Ferrris Ferraris ist das Zweit-Ich im Zweitleben von Dr. Hörz.
„Der Kontakt gelingt hier wunderbar unkompliziert“, so Dr. Wolfgang Hörz. „So ganz ohne den üblichen Arzt-Patienten-Abstand unterhält man sich mit netten Menschen aus der gan-zen Welt. Es macht einfach Freude, dann auch noch ein paar Tips für gesündere Zähne unterzubringen.“
Im Eingangsbereich der virtuellen Zahnarztpraxis, gleich hinter dem modernen Empfangstresen aus poliertem Edelholz und halbtransparentem Rauchglas informieren große Tafeln über die optimalen Methoden, die Zähne zu putzen und über die neues-ten Erkenntnisse bei der Zahnaufhellung.
„Sobald ein Avatar – so heißen die virtuellen Menschen hier – eine dieser Infotafeln berührt, bekommt er automatisch eine Kopie der Information ausgehändigt, die er mit „nach Hause“ nehmen kann“, erklärt Dr. med. dent. Dipl. oec. med. Kresimir Mestrovic, bei hmt mit den Tätigkeitschwerpunkten ästhetische Zahnheilkunde, Endodontie und Implantologie einer der drei leitenden Ärzte.
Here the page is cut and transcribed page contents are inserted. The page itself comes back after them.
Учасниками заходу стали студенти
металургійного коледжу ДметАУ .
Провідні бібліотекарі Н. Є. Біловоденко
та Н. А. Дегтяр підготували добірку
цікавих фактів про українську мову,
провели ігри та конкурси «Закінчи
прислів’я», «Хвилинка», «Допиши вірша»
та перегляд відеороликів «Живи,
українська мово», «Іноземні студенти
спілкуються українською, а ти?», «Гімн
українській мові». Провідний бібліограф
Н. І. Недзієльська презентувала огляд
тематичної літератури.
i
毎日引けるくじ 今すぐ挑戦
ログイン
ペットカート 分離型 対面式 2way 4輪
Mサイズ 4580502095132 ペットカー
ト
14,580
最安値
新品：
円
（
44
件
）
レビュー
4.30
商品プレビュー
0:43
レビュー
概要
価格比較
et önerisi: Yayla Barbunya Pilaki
Als virtuellen Zahnarzt „Kreshi McBride“, sonnengebräunt und studiogestählt, trifft man ihn in seinen Arbeitspausen in Second Life. „So ist unser Angebot rund um die Uhr präsent. Doch zählt der Spaß an der Sache. Und der macht diesen Zugang so interessant – mehr als bei einer gewohnten Website.“
Dieser „interessantere Internet-Zugang“ existiert schon seit 2003, erdacht in den Linden Labs in San Francisco, anfangs die mehr, eher weniger praktische Umsetzung einer komplizierten Formel des Firmengründers Philip Rosedale. Erst Ende 2006 kam die Lawine plötzlich ins Rollen. Der Grund: „virtueller Grundbesitz“ und die ständige Verbesserung der Darstellungs-qualität bringen die Zweitwelt sprunghaft in die Schlagzeilen der Medienwelt, die zunächst ungläubig über unbekannte Pixeluniversen und das wundersame Treiben darin berichtet.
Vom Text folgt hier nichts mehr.